The European Union has started a research project, backed with €7 million, to develop high barrier polymer films using nanocomposites for a broad range of packaging and other industrial applications.
The NAPOLEON project has just got underway, and involves 21 industrial and academic laboratories in nine countries. It is being coordinated out of the University of Surrey in the UK, with other collaborators including ESPCI in France, the University of the Basque Country in Spain, and the Universities of Clausthal and Ulm in Germany. Industrial collaborators include BASF, L'Oreal, and Akzo-Nobel Resins.
The films could potentially revolutionise the packaging industry, with high-barrier materials that could offer very high protection against either moisture or oxygen. There are obvious applications for packaging of pharmaceutical and food products.
In the pharmaceutical arena, there is a growing demand for improved packaging materials that protect compounds from environmental assaults as new medicines - often now biological proteins such as antibodies - become more complex and less stable.

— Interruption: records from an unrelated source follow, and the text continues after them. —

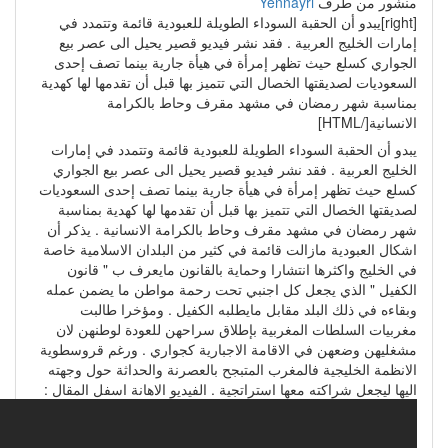
منشور من طرف
Yennayri
[right]يبدو أن الحقبة السوداء الطويلة للعبودية قائمة وتتمدد في
إمارات الخليج العربية . فقد نشر فيديو قصير يحيل الى عصر بيع
الجواري كسلع حيث تظهر إمرأة في هيأة جارية بينما تصف إحدى
السعوديات لصديقتها الخصال التي تتميز بها قبل أن تقدمها لها كهدية
بمناسبة شهر رمضان في مشهد مقرف وحاط بالكرامة
الانسانية[/HTML]
يبدو أن الحقبة السوداء الطويلة للعبودية قائمة وتتمدد في إمارات
الخليج العربية . فقد نشر فيديو قصير يحيل الى عصر بيع الجواري
كسلع حيث تظهر إمرأة في هيأة جارية بينما تصف إحدى السعوديات
لصديقتها الخصال التي تتميز بها قبل أن تقدمها لها كهدية بمناسبة
شهر رمضان في مشهد مقرف وحاط بالكرامة الانسانية . يذكر أن
اشكال العبودية مازالت قائمة في كثير من البلدان الاسلامية خاصة
في الخليج واكثرها انتشارا وحماية بالقانون مايعرف ب " قانون
الكفيل " الذي يجعل كل اجنبي تحت رحمة مواطن ما يضمن عمله
وبقاءه في ذلك البلد مقابل مايطلبه الكفيل . ومؤخرا طالبت
مغربيات السلطات المغربية بإطلاق سراحهن للعودة لوطنهن لان
مشغليهن وضعهن في الاقامة الاجبارية كجواري . ورغم قروسطوية
الانظمة الخليجية فالمغرب المتبجح بالعصرنة والحداثة حول وجهته
اليها ليجعل شراكته معها استراتجية . الفيديو الاهانة اسفل المقال :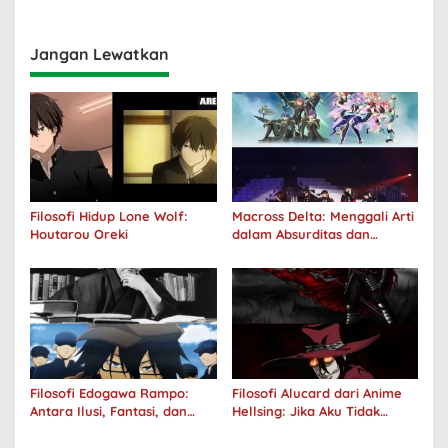
Realitas
Jangan Lewatkan
Filosofi Hidup Lone Wolf:
Macross Delta: Menggali Arti
Houtarou Oreki
dalam Absurditas dan
Tanggung Jawab
Filosofi Edogawa Rampo:
Filosofi Alucard dari Anime
Antara Ilusi, Fantasi, dan
Hellsing: Jika Aku Tidak
Realitas
Diterima oleh Dunia, Akan
Kuhancurkan Semuanya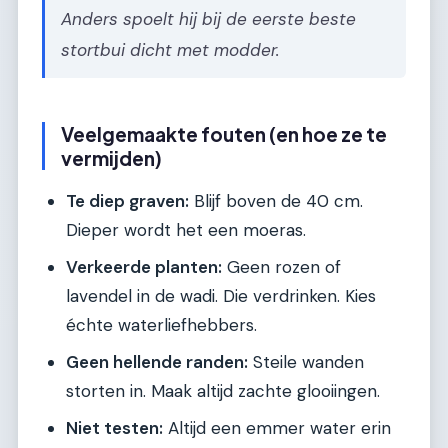
Anders spoelt hij bij de eerste beste
stortbui dicht met modder.
Veelgemaakte fouten (en hoe ze te
vermijden)
Te diep graven:
Blijf boven de 40 cm.
Dieper wordt het een moeras.
Verkeerde planten:
Geen rozen of
lavendel in de wadi. Die verdrinken. Kies
échte waterliefhebbers.
Geen hellende randen:
Steile wanden
storten in. Maak altijd zachte glooiingen.
Niet testen:
Altijd een emmer water erin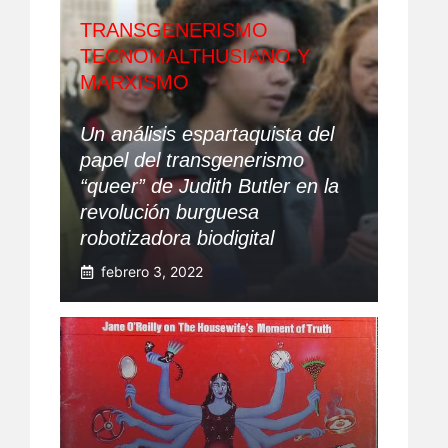
TRANSGENERISMO
TECNOMALTHUSIANO Y
MARXISMO
Un análisis espartaquista del
papel del transgenerismo
“queer” de Judith Butler en la
revolución burguesa
robotizadora biodigital
febrero 3, 2022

For these molecules, conventional pharmaceutical packaging - which is already fairly sophisticated with regards to strength, clarity, durability, moisture protection, weight and processability - may not be enough.
The idea behind the NAPOLEON project is to use waterborne nanocomposites - made up of either polymer-polymer or polymer-inorganic nanoparticles - with carefully controlled structures as building blocks for the films, according to a report from UK-based packaging consultancy Pira.
The researchers are initially focusing on ways of manufacturing the films and, once this effort is completed, will seek out small and medium-sized companies that may be interested in developing specific industrial applications of the technology.
The project is scheduled to run for four years. Results from the project are unlikely to be announced until the third or fourth year.